• HOW TO COMPLETE THIS TASK: Set down, exactly and in full, the line holding "según Riascos, es cómo se agiliza la política" and all the lines after it until the listing ends, and nothing else.

• DATA IN THIS EXERCISE:
########

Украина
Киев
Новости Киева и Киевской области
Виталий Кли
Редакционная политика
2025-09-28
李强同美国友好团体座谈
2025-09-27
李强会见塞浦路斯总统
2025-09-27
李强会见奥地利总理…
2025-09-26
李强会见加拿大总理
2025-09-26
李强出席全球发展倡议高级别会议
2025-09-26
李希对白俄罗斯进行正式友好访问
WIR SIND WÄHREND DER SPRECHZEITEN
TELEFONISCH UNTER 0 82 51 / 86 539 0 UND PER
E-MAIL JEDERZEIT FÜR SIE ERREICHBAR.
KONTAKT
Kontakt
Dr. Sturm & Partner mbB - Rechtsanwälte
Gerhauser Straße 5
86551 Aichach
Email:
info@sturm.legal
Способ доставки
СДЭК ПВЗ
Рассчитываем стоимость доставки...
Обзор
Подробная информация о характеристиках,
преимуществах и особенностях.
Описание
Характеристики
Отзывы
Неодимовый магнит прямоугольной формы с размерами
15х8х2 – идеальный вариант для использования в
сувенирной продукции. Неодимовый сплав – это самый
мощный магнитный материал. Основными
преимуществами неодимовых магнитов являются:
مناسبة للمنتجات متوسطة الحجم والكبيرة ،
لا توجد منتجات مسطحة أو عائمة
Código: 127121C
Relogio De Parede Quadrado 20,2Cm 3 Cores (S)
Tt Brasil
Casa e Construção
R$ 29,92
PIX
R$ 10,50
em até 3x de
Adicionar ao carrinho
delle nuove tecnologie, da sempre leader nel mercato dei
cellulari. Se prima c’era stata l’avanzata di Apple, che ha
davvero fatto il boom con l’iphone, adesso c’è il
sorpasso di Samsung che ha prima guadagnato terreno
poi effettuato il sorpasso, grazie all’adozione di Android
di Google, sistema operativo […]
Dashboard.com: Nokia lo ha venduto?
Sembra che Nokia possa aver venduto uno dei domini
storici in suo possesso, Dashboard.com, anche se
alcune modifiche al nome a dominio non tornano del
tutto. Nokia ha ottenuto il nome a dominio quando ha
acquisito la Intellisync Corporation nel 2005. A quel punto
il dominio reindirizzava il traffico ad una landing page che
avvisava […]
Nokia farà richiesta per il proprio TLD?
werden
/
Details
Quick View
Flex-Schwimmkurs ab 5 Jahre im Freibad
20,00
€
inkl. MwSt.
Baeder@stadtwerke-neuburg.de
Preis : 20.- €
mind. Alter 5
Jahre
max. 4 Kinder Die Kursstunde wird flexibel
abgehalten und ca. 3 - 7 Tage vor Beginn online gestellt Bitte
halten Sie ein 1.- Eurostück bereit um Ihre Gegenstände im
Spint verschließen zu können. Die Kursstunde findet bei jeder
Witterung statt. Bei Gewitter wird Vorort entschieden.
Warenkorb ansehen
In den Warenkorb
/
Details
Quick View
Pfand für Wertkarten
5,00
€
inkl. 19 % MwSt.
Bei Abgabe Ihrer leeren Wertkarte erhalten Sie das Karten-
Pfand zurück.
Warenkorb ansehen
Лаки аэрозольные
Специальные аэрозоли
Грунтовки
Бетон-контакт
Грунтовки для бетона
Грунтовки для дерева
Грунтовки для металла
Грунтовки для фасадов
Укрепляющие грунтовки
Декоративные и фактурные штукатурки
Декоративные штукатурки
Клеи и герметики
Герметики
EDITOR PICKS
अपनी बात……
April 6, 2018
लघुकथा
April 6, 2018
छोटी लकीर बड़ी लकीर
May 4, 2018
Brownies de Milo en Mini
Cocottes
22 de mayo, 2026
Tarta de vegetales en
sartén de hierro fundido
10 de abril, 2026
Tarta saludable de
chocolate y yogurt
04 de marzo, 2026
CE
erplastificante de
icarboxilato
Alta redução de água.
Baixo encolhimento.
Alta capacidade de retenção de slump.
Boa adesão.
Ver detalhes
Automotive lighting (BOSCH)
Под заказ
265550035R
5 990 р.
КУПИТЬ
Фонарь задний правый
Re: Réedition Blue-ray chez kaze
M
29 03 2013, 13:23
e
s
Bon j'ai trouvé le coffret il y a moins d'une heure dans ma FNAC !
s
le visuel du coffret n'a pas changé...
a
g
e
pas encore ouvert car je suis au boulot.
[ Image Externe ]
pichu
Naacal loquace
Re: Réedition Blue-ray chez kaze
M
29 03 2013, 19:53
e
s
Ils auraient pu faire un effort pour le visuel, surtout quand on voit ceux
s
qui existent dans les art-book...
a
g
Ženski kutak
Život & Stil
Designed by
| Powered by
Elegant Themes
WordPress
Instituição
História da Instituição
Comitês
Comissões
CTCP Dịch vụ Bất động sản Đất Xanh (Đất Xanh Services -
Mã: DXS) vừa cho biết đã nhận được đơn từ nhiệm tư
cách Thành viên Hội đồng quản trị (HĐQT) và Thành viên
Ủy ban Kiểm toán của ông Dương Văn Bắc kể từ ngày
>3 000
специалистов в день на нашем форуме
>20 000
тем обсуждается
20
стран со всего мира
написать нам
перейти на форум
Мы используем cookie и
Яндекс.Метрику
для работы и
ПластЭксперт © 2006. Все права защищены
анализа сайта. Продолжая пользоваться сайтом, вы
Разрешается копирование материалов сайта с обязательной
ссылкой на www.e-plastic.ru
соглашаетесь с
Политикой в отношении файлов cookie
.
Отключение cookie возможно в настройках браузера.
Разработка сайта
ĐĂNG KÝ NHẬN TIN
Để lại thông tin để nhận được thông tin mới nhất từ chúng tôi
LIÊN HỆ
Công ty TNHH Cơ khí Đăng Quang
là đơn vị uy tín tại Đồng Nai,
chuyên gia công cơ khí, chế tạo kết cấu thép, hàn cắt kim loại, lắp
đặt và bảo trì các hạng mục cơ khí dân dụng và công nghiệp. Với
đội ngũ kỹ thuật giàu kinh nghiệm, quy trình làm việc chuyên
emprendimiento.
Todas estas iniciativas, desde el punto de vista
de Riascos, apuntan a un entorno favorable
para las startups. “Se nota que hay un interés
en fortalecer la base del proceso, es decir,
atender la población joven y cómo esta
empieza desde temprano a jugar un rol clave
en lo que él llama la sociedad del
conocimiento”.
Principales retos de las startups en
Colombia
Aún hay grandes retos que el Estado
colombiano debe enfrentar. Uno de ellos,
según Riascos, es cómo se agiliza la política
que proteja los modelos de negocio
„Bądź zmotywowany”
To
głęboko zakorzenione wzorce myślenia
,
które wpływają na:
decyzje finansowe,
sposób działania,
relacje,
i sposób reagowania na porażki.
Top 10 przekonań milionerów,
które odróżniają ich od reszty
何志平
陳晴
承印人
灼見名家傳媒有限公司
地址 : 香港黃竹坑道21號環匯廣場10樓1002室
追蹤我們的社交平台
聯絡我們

########

• ANSWER SPACE:
según Riascos, es cómo se agiliza la política
que proteja los modelos de negocio
„Bądź zmotywowany”
To
głęboko zakorzenione wzorce myślenia
,
które wpływają na:
decyzje finansowe,
sposób działania,
relacje,
i sposób reagowania na porażki.
Top 10 przekonań milionerów,
które odróżniają ich od reszty
何志平
陳晴
承印人
灼見名家傳媒有限公司
地址 : 香港黃竹坑道21號環匯廣場10樓1002室
追蹤我們的社交平台
聯絡我們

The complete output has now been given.